Bolivia es una sociedad que posee un marcado desconocimiento de lo que es la política. Somos, en esa materia, también un país subdesarrollado. Y, ante la pregunta de por quién votará en las elecciones que cada cinco años de celebran, no es raro escuchar entonces del trabajador por cuenta propia —que es la mayoría—, “por nadie, porque nada saco de ellos” o “nulo, porque todos son unos corruptos”. Y es que, sin afán de autoflagelarse, esas son verdades de Perogrullo, a las que hay que añadir que, como en la actual coyuntura, todos se creen presidenciables. Conducir programas de radio o desempeñar otro oficio con honestidad, no garantiza ni mínimamente ejercer con idoneidad la máxima función del Estado.
De acuerdo: para acceder a la primera magistratura y ejercerla con idoneidad, se requiere conocimientos profundos de ciencia política, porque solo así se aplican estrategias que son pilar fundamental del éxito. Se debe tener la aptitud de ver en la obscuridad, de caminar entre serpientes, ser intuitivo para trazar metas y superar momentos de confusión. Y no sin razón se dice que, mientras el estadista piensa en las próximas generaciones, el político lo hace mirando hacia las próximas elecciones. El estadista es visionario, el populista político piensa en el poder como suprema aspiración. El presidente electo, en consecuencia, debe ser un político y un estadista que son presupuestos para superar dificultades, rectificar errores, tener el don de gentes para ganar conciencias y lograr consensos. Y algo fundamental: debe tener carisma, que es virtud mágica en la personalidad de un líder.
Cuando hablo de esas características, se me viene a la mente el ímpetu de Bolívar, la perfección de Sucre, la sagacidad de Santa Cruz o el decoro de Linares. Esas virtudes fueron a lo largo de la historia el sello de los estrategas privilegiados. Mas cuando hablo de los fundadores de la república no es para encarecer sus dotes de estadistas, porque los cerebros visionarios consagran sus energías a grandes proyectos, y lo que para el vulgo es terquedad para el estadista es persistencia en un plan concebido en la adversidad. Es que la terquedad tiene connotación negativa. La persistencia, en cambio, es entrega de todas las fuerzas de la voluntad para alcanzar el fin. Aquella mueve a proseguir en el error. Esta, a avanzar por entre arrecifes y huracanes, con la mente y el alma fijas en la meta. Y ahí se explica el fracaso de quienes, debido a la ignorancia de sus electores, acceden al poder con un melancólico desempeño y, ya “con el sol a sus espaldas”, se resisten a aceptar que su ambición sobrepasó a sus capacidades. Pero el país que en ellos creyó ya fue presa de sus embustes.

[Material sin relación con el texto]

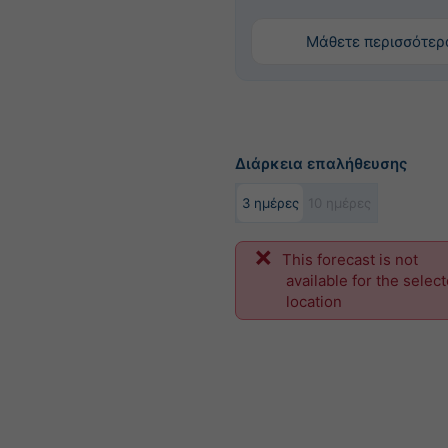
Μάθετε περισσότερ
Διάρκεια επαλήθευσης
3 ημέρες
10 ημέρες
This forecast is not
available for the selec
location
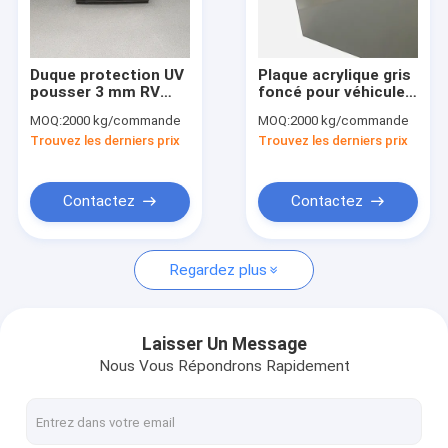
Visite d'usine
Contrôle de qualité
Duque protection UV
Plaque acrylique gris
pousser 3 mm RV
foncé pour véhicules
Contact USA
fenêtre feuille
récréatifs
MOQ:
2000 kg/commande
MOQ:
2000 kg/commande
acrylique OEM
Trouvez les derniers prix
Trouvez les derniers prix
Nouvelles
Demandez une citation
Contactez
Contactez
Regardez plus
Feuilles acryliques sanitaires
Feuille acrylique transparente
Laisser Un Message
Nous Vous Répondrons Rapidement
feuille acrylique de lgp
Barrière de barrière saine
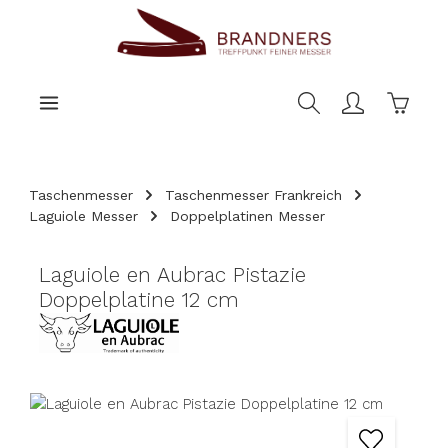
nhalt springen
Warenk
Taschenmesser
Taschenmesser Frankreich
Laguiole Messer
Doppelplatinen Messer
Laguiole en Aubrac Pistazie
Doppelplatine 12 cm
Bildergalerie überspringen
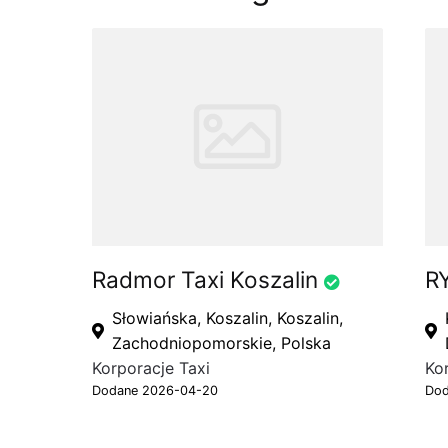
Radmor Taxi Koszalin
R
Słowiańska, Koszalin, Koszalin,
Zachodniopomorskie, Polska
Korporacje Taxi
Ko
Dodane 2026-04-20
Dod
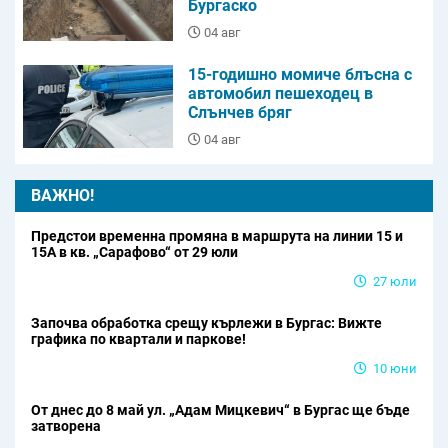
Бургаско
04 авг
15-годишно момиче блъсна с
автомобил пешеходец в
Слънчев бряг
04 авг
ВАЖНО!
Предстои временна промяна в маршрута на линии 15 и
15А в кв. „Сарафово“ от 29 юли
27 юли
Започва обработка срещу кърлежи в Бургас: Вижте
графика по квартали и паркове!
10 юни
От днес до 8 май ул. „Адам Мицкевич“ в Бургас ще бъде
затворена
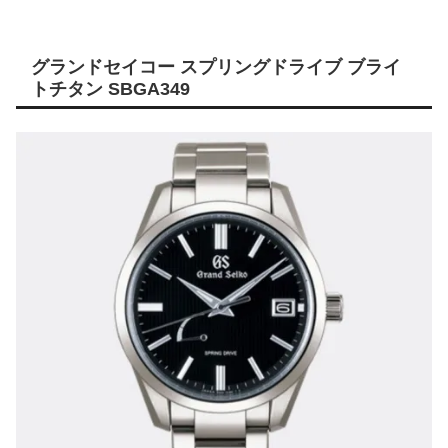
グランドセイコー スプリングドライブ ブライ
トチタン SBGA349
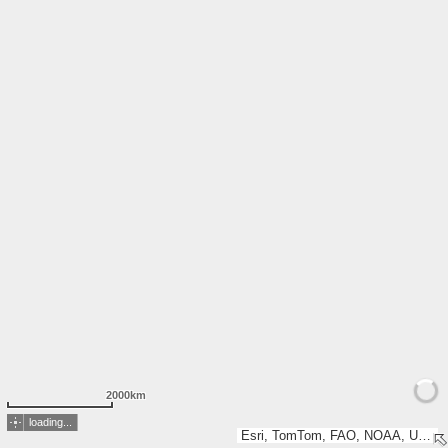
2000km
loading...
Esri, TomTom, FAO, NOAA, USGS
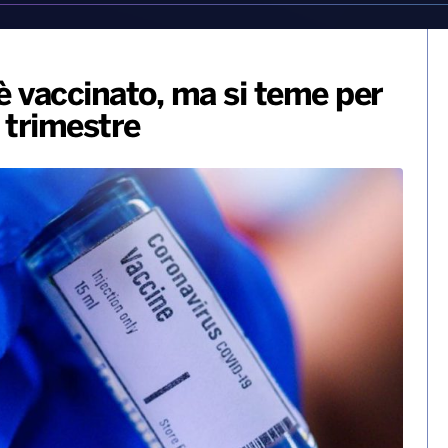
 è vaccinato, ma si teme per
 trimestre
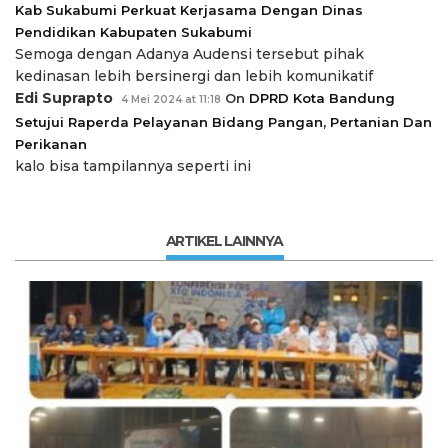
Kab Sukabumi Perkuat Kerjasama Dengan Dinas
Pendidikan Kabupaten Sukabumi
Semoga dengan Adanya Audensi tersebut pihak
kedinasan lebih bersinergi dan lebih komunikatif
Edi Suprapto
On
DPRD Kota Bandung
4 Mei 2024 at 11:18
Setujui Raperda Pelayanan Bidang Pangan, Pertanian Dan
Perikanan
kalo bisa tampilannya seperti ini
ARTIKEL LAINNYA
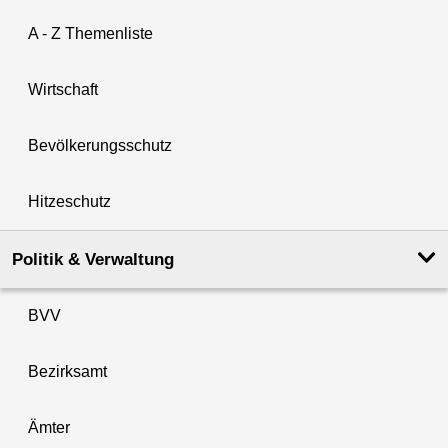
A - Z Themenliste
Wirtschaft
Bevölkerungsschutz
Hitzeschutz
Politik & Verwaltung
BVV
Bezirksamt
Ämter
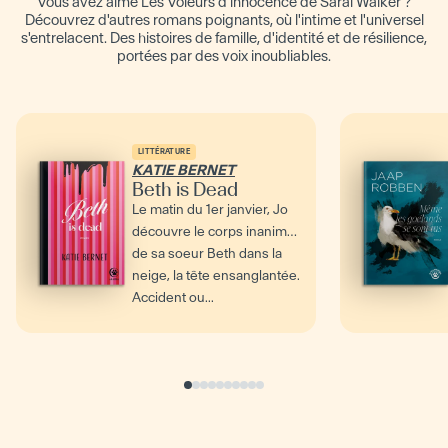
Vous avez aimé Les Voleurs d'innocence de Sarai Walker ?
Découvrez d'autres romans poignants, où l'intime et l'universel
s'entrelacent. Des histoires de famille, d'identité et de résilience,
portées par des voix inoubliables.
LITTÉRATURE
KATIE BERNET
Beth is Dead
Le matin du 1er janvier, Jo
découvre le corps inanimé
de sa soeur Beth dans la
neige, la tête ensanglantée.
Accident ou...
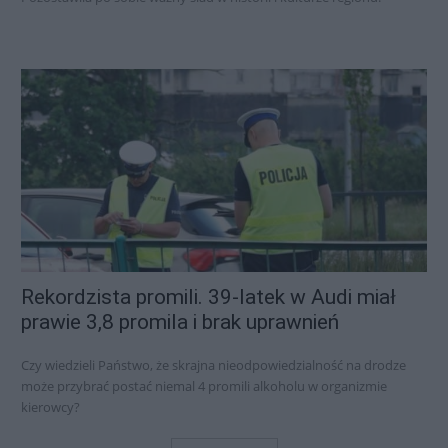
Rekordzista promili. 39-latek w Audi miał
prawie 3,8 promila i brak uprawnień
Czy wiedzieli Państwo, że skrajna nieodpowiedzialność na drodze
może przybrać postać niemal 4 promili alkoholu w organizmie
kierowcy?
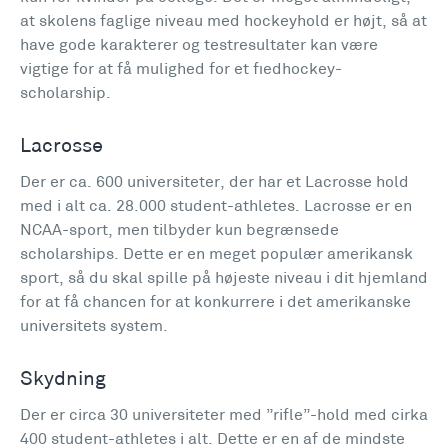
at skolens faglige niveau med hockeyhold er højt, så at
have gode karakterer og testresultater kan være
vigtige for at få mulighed for et fiedhockey-
scholarship.
Lacrosse
Der er ca. 600 universiteter, der har et Lacrosse hold
med i alt ca. 28.000 student-athletes. Lacrosse er en
NCAA-sport, men tilbyder kun begrænsede
scholarships. Dette er en meget populær amerikansk
sport, så du skal spille på højeste niveau i dit hjemland
for at få chancen for at konkurrere i det amerikanske
universitets system.
Skydning
Der er circa 30 universiteter med ”rifle”-hold med cirka
400 student-athletes i alt. Dette er en af de mindste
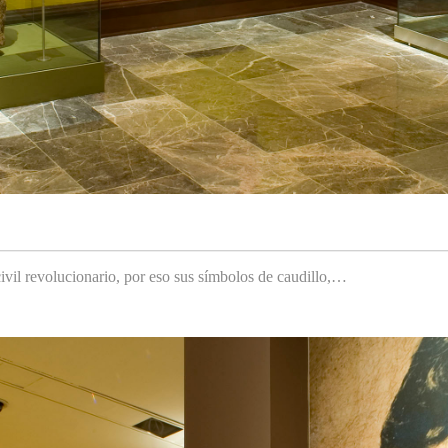
ivil revolucionario, por eso sus símbolos de caudillo,…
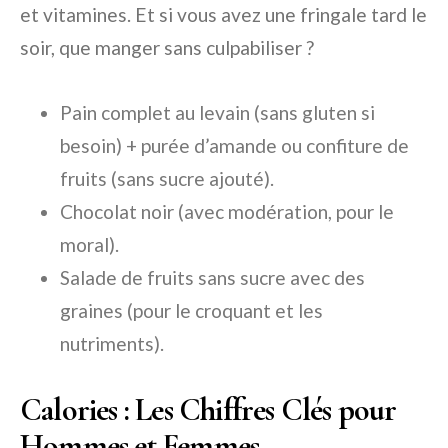
et vitamines. Et si vous avez une fringale tard le
soir, que manger sans culpabiliser ?
Pain complet au levain (sans gluten si
besoin) + purée d’amande ou confiture de
fruits (sans sucre ajouté).
Chocolat noir (avec modération, pour le
moral).
Salade de fruits sans sucre avec des
graines (pour le croquant et les
nutriments).
Calories : Les Chiffres Clés pour
Hommes et Femmes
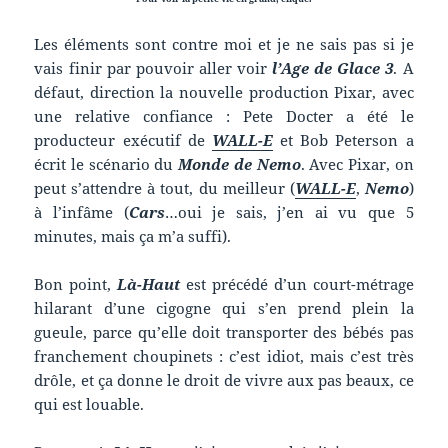
Les éléments sont contre moi et je ne sais pas si je
vais finir par pouvoir aller voir
l’Age de Glace 3
. A
défaut, direction la nouvelle production Pixar, avec
une relative confiance : Pete Docter a été le
producteur exécutif de
WALL-E
et Bob Peterson a
écrit le scénario du
Monde de Nemo
. Avec Pixar, on
peut s’attendre à tout, du meilleur (
WALL-E
,
Nemo
)
à l’infâme (
Cars
…oui je sais, j’en ai vu que 5
minutes, mais ça m’a suffi).
Bon point,
Là-Haut
est précédé d’un court-métrage
hilarant d’une cigogne qui s’en prend plein la
gueule, parce qu’elle doit transporter des bébés pas
franchement choupinets : c’est idiot, mais c’est très
drôle, et ça donne le droit de vivre aux pas beaux, ce
qui est louable.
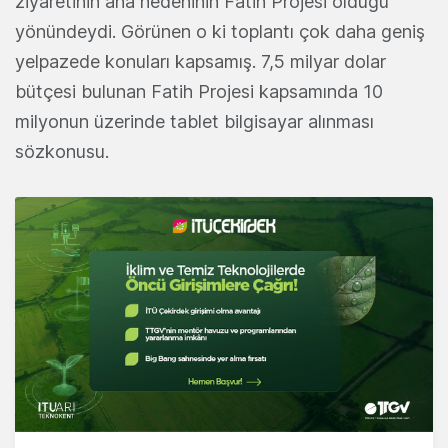
ziyaretinin ana nedeninin Fatih Projesi olduğu
yönündeydi. Görünen o ki toplantı çok daha geniş
yelpazede konuları kapsamış. 7,5 milyar dolar
bütçesi bulunan Fatih Projesi kapsamında 10
milyonun üzerinde tablet bilgisayar alınması
sözkonusu.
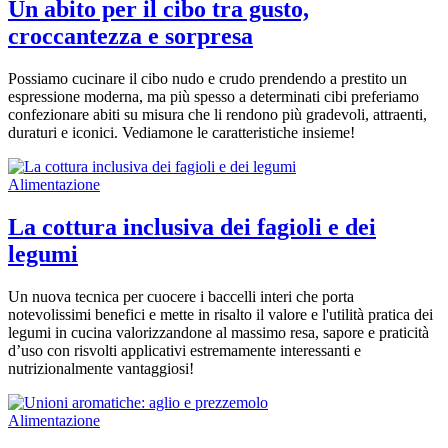
Un abito per il cibo tra gusto,
croccantezza e sorpresa
Possiamo cucinare il cibo nudo e crudo prendendo a prestito un
espressione moderna, ma più spesso a determinati cibi preferiamo
confezionare abiti su misura che li rendono più gradevoli, attraenti,
duraturi e iconici. Vediamone le caratteristiche insieme!
Alimentazione
La cottura inclusiva dei fagioli e dei
legumi
Un nuova tecnica per cuocere i baccelli interi che porta
notevolissimi benefici e mette in risalto il valore e l'utilità pratica dei
legumi in cucina valorizzandone al massimo resa, sapore e praticità
d’uso con risvolti applicativi estremamente interessanti e
nutrizionalmente vantaggiosi!
Alimentazione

Nuestros propios políticos (no todos afortunadamente) confunden el gobierno con el Estado; pero aquél es parte de éste, y entonces cuando se saquea los recursos del Estado, se roba a la sociedad que, junto con el territorio, conforma esa trilogía de la que la teoría kelseniana nos habla. Luego, robarle al Estado no es únicamente robarle al gobierno, es robarle a la ciudadanía. Esas son las diferencias entre los vivillos populistas o únicamente políticos sin preparación de estadistas.
El sentido común no basta. En los complejos momentos que vive el país, se requiere un estadista; es decir, un magistrado preparado, que discierna, sienta y actúe como gobernante, para todos y no para un partido, movimiento o grupo económico o social.
En consecuencia, los gobernantes deben ser estadistas. Para el Diccionario de la lengua española, el estadista “es la persona experta en asuntos del Estado o en política”. De este concepto se deduce que el estadista es una persona versada en cuestiones estatales —no en cualquier disciplina o actividad—, y ello implica el dominio y ejercicio de la ciencia política, la economía, la sociología y las relaciones internacionales, por lo menos.
Busquemos, por tanto, un estadista de la talla de los insignes hombres y mujeres que Bolivia tuvo (que fueron pocos, pero los hubo), y no de la de quienes la mancillaron. Su hoja de vida debe ser limpia, con experiencia probada, eficiente y confiable. Un verdadero magistrado.